We are also grateful to the many brilliant colleagues who generously shared their time and insights. Dan Ziblatt has greatly shaped our thinking about the role of inequality in transforming the Republican Party, and Paul feels fortunate he was his office mate in Paris at “MaxPo” (the Max Planck Sciences Po Center on Coping with Instability in Market Societies). Dan and his coauthor Steven Levitsky also graciously vetted the book with a group of their students when Jacob was a fellow at the Radcliffe Institute for Advanced Study. Jacob thanks the other Radcliffe fellows for their friendship and feedback; the executive director of the program, Meredith Quinn, for her splendid leadership; the social science director Daniel Carpenter, for his influence on both of our thinking; and Humza Jilani and Meena Venkataramanan for their able research support. He also notes with sadness the passing of the prior director, Judy Vichniac, a beautiful person who headed Harvard’s Social Studies program when he was an undergraduate.

Many other colleagues helped us with this book when it was still a work in progress, including Daniel Goldhagen, Dan Galvin, Ruth Collier, Jake Grumbach, Alex Hertel-Fernandez, Peter Hall, Rob Mickey, Eric Schickler, Steve Teles (who deserves credit for the “Bond villain” reference in the introduction), Chloe Thurston, and Kathy Thelen. At an idyllic workshop in Italy organized by the Social Science Research Council and German Research Foundation, we were fortunate to discuss our ideas with Marius Busemeyer, Nick Carnes, Lea Elsasser, Peter Enns, Jane Gingrich, Silja Haüsermann, Staffan Kumlin, Frank Nullmeier, Jonas Pontusson, Philipp Rehm, Kay Schlozman, Laura Seelkopf, Jale Tosun, Jessica Trounstine, Margaret Weir, and Jonathan Wolff. At the 2019 meeting of the American Political Science Association, we gained additional insights from Robert Lieberman, Suzanne Mettler, Megan Ming Francis, Leah Wright Rigueur, Theda Skocpol, and Rick Valelly. Theda has had a special impact on our ideas, and we want to thank her for illuminating the path we follow.

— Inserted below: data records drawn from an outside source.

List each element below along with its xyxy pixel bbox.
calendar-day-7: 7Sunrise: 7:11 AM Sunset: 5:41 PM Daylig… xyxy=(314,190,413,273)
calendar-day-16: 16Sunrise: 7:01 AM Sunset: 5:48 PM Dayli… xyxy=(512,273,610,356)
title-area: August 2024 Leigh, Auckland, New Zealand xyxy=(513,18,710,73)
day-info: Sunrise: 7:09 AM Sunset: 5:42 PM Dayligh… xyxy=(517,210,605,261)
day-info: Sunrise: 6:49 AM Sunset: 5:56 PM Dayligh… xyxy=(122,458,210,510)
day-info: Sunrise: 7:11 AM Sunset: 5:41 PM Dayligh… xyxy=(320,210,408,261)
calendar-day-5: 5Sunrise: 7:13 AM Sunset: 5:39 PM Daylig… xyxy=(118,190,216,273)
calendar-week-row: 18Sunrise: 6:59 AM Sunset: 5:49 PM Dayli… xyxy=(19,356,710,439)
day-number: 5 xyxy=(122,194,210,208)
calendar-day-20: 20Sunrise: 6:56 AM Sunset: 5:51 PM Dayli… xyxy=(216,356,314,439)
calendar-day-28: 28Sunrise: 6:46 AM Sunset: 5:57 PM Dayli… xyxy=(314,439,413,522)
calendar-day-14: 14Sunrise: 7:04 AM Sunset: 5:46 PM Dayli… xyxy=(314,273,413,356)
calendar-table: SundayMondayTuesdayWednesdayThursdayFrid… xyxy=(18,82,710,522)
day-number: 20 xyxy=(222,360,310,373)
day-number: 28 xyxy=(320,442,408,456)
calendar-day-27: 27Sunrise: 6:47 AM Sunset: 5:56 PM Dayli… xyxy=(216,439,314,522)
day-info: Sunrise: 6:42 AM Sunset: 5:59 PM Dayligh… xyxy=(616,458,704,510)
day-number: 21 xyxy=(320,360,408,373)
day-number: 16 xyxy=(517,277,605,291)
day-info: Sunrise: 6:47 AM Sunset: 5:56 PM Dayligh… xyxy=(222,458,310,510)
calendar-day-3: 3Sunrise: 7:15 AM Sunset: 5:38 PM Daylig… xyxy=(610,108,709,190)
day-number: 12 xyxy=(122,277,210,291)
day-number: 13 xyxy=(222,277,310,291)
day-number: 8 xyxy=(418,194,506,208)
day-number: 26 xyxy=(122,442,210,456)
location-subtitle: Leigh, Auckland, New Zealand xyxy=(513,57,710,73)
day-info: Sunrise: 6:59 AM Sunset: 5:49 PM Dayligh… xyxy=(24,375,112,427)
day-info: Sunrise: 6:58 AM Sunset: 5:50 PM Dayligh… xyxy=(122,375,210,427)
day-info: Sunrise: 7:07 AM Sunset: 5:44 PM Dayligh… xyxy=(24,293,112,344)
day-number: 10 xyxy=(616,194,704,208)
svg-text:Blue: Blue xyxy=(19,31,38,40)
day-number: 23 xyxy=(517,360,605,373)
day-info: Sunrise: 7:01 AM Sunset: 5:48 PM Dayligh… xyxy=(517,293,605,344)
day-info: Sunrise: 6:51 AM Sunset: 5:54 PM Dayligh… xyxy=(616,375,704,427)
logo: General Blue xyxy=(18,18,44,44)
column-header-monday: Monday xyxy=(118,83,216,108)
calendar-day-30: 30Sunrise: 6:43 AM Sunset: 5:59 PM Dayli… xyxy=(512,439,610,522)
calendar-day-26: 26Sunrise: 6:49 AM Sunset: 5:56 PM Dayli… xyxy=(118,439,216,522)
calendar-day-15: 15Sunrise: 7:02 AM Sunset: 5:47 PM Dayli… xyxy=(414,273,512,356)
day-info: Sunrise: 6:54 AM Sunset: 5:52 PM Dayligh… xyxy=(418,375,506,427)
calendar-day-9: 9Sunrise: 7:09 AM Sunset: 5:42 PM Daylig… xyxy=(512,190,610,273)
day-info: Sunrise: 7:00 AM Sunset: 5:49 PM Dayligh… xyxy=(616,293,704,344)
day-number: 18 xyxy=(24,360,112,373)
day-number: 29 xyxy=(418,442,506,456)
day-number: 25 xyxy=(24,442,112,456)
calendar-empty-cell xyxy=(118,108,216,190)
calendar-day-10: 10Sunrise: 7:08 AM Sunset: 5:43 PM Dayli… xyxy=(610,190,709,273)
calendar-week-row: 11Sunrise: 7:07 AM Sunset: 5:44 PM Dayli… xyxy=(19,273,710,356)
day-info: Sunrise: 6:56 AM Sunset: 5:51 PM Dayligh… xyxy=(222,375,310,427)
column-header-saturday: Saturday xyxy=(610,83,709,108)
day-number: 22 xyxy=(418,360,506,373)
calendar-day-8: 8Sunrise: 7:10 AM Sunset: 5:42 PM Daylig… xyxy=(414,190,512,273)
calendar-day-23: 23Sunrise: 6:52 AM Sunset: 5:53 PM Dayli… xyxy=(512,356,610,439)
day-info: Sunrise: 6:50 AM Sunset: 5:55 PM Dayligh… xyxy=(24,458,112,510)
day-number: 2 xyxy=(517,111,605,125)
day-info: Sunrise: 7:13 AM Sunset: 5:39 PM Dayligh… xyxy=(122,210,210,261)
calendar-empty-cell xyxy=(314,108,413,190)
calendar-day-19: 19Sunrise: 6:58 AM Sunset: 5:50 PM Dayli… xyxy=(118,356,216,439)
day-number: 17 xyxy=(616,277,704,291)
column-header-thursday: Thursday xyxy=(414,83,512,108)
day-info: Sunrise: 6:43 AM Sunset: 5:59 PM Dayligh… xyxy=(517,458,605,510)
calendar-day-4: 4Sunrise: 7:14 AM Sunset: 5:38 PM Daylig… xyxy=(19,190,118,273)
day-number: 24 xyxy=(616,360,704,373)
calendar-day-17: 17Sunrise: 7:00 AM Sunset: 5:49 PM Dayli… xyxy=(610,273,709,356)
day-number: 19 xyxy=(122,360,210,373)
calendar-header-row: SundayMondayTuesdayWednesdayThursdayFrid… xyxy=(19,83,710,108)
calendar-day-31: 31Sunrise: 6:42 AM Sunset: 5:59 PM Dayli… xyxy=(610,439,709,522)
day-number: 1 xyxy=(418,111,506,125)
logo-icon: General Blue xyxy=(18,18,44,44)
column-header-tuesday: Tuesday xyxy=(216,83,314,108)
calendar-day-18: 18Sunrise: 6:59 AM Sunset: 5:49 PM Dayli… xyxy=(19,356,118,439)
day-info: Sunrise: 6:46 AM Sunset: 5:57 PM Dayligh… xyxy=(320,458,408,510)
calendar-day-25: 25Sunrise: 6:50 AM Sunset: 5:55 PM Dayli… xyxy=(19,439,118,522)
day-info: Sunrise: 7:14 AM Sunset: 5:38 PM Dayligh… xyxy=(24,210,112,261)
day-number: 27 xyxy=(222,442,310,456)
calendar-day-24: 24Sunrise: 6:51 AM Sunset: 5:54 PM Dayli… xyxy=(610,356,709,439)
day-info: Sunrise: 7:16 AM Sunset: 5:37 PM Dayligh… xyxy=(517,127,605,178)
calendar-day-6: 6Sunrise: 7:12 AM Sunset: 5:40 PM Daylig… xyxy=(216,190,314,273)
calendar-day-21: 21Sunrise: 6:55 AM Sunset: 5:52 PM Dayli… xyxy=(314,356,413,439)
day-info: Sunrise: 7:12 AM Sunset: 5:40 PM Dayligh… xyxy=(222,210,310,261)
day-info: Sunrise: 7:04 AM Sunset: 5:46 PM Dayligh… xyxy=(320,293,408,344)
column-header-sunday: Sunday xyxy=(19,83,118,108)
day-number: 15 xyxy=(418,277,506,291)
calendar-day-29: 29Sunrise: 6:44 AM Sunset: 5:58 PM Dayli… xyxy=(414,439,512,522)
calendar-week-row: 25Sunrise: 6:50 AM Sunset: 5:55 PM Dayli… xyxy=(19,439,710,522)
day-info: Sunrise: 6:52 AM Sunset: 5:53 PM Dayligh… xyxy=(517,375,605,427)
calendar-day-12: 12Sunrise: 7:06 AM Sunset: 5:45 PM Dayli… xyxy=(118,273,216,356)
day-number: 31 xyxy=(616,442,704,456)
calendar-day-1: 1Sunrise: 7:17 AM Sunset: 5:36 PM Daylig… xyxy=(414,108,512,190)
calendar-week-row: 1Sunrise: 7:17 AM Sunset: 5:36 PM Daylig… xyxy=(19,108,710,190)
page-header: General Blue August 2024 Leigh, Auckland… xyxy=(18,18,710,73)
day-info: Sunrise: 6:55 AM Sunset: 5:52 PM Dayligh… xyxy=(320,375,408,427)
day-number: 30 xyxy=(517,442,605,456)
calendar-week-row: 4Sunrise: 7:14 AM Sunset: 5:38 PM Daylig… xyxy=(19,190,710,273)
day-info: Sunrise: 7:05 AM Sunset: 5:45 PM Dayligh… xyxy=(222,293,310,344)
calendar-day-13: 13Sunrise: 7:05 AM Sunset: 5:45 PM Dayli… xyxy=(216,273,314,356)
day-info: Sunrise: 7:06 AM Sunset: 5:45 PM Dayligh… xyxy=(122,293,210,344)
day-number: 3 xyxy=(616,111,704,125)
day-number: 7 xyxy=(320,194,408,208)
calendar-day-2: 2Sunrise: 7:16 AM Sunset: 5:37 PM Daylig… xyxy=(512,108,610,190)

Jacob also received great feedback from presentations at Northwestern University and Trinity College, and Paul from presentations at Columbia University, Cornell University, and the New America Foundation. Paul is especially thankful for many discussions of this work with the wonderful members of the Successful Societies Program of the Canadian Institute for Advanced Research, and owes a particular debt to Peter Gourevitch, Peter Hall, Michele Lamont, and Anne Wilson. Finally, we are grateful to Tom Mann for his close reading of the book, for our many (surprisingly enjoyable) conversations about the (highly disturbing) state of American politics, and for his remarkable joint books with Norm Ornstein and E. J. Dionne.

At Yale’s Institution for Social and Policy Studies (ISPS), three stellar research assistants helped us (and saved us from many errors): Jack Greenberg, Benjamin Waldman, and Sam Zacher. Jacob also thanks ISPS’s terrific staff, especially Pamela Lamonaca.

Our agent, Sydelle Kramer, showed herself once again to be a master of her craft. We could not have moved forward without her support, encouragement, and advice. Sydelle helped connect us with Norton and the amazing team at Liveright, headed by Bob Weil. Our editor, Dan Gerstle, was an author’s dream: passionate, supportive, hard-working, and thoughtful. So too, our publicity team: Peter Miller and Cordelia Calvert. We are also grateful to Haley Bracken, Rebecca Homiski, William Avery Hudson, Gina Iaquinta, Amy Medeiros, and Anna Oler. We feel honored our book bears the Liveright imprint.

Above all, we feel grateful for the love of our families. We know that many authors don’t have the great good fortune of having siblings who will offer extremely astute feedback on their work, as Paul’s brothers Mike and Kit do. We also know that authors writing a book on a short timeline aren’t always fun to be with. For not just putting up with us but showing far more understanding than is the norm for teenagers, we want to thank our children: Ava and Owen (Jacob) and Sidra and Seth (Paul).

Our greatest debt, however, is to the two women who, notwithstanding the associated demands and stresses, have wholeheartedly supported our collaborations from the beginning, Oona and Tracey. We have dedicated books to them before, but we can never do so often enough, or show the true depth of our gratitude—much less the full measure of our love.